Conservation and Economic Collapse
The core of my pessimism about long-term economic recovery is summed up by this Times article, blaming conservation in Japan for that nation's continued stagnation.
Today, years after the recovery, even well-off Japanese households use old bath water to do laundry, a popular way to save on utility bills. Sales of whiskey, the favorite drink among moneyed Tokyoites in the booming ’80s, have fallen to a fifth of their peak. And the nation is losing interest in cars; sales have fallen by half since 1990.
So conservation kills economies. If this is true, we have two choices:
A. Consume to the end of time, use up all our resources, have a relatively brief period of economic growth, and then experience a complete collapse of our economy and civilization.
B. Conserve our resources and end up in a long-term recession like Japan.
Are these really our only two options? While I'm rarely comfortable with such stark choices, in this case, it may be true. People talk of the profits we can make on a green economy. No doubt there's a lot of truth to that, but only so long as those projects promote "green consumption." We still have to use lots of energy so those companies make money. We still have to buy new cars. We still have to buy shade-grown coffee and organic vegetables and free range beef. Cutting consumption, i.e., the real way to be green, is the worst thing we can do if we want the economy to expand.
Capitalism is predicated on unrestricted use of resources. We might conserve timber in this nation, but without a slackening of demand, it just leads to trees being cut in some other country's forest. We benefit locally, but globally the resource consumption has to grow if the economy is to flourish. We now face a situation where we simply don't have the resources to continue on this path. We are at peak oil, peak coal, peak rare minerals that go into computer, peak timber, peak everything. Commodity prices have fallen in the face of the recession. Theoretically, this should spur consumption, but if consumption reached the levels of 2 years ago, prices would again skyrocket.
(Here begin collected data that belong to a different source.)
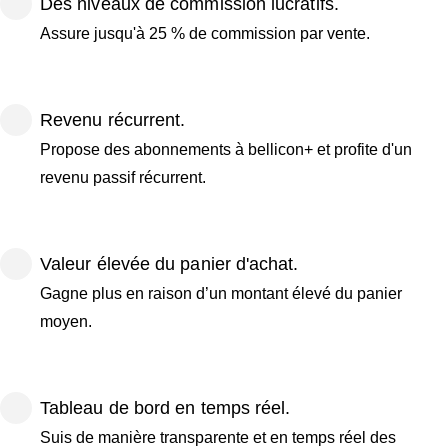
Des niveaux de commission lucratifs.
Assure jusqu'à 25 % de commission par vente.
Revenu récurrent.
Propose des abonnements à bellicon+ et profite d'un
revenu passif récurrent.
Valeur élevée du panier d'achat.
Gagne plus en raison d’un montant élevé du panier
moyen.
Tableau de bord en temps réel.
Suis de manière transparente et en temps réel des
So what do we do? How do we escape these twin disasters? How do we not destroy the Earth and also not live in poverty? Is there a way out?
I don't know. But if there we want to save the planet and live a decent life, we need to make major changes.
The first step has to be reorienting our economic standards. We need to rethink what a healthy economy means. This is hard and painful, as we are finding out during this recession. We need to find new ways of thinking about economic success that are separate from unrestrained resource use, personal consumption, and raw profit.
Take housing. Housing is at the core of our economic crisis--bad loans, inflated prices, etc. But even when the housing market was at its peak, many were crying out over the massive problems this causes--uncontrolled suburbanization, air pollution, use of oil, climate change, the paving over of America. These are terrible things. Yet our society privileges housing starts as the gold standard of success. Measuring economic growth through housing starts is a terrible idea--it encourages single family units, unsustainable sprawl, and climate change. Moreover, what do housing starts mean in terms of satisfaction in life? Wouldn't other measurements do a much better job of measuring people's satisfaction and the overall health of society? Instead, we need to promote multifamily housing, small spaces with community gardens, parks, and green space, and vibrant urban centers and then find a way to take their measurements to judge how we are doing.
The Japanese people interviewed in the story don't seem unhappy, though unemployment problems persist that cannot be ignored. If people want to conserve, regardless of the reasons why, shouldn't society promote that instead of calling it a problem that threatens to undermine the future?
That our addiction to unrestrained consumption means constant growth of unsustainable products to survive makes me extraordinarly pessimistic about our future. If the Japanese doing crazy things like not buying new cars every 3 years and reusing water is a disaster, then I just don't know where we are headed as a society. People need jobs and we as a society need to conserve. I feel the only way out is to completely reconsider our values as people and work to make people happy in local communities, working together to ensure a decent standard of living, good health care, safe food, and strong communities for all.
To choose otherwise means complete disaster for civilization within a century at the outside.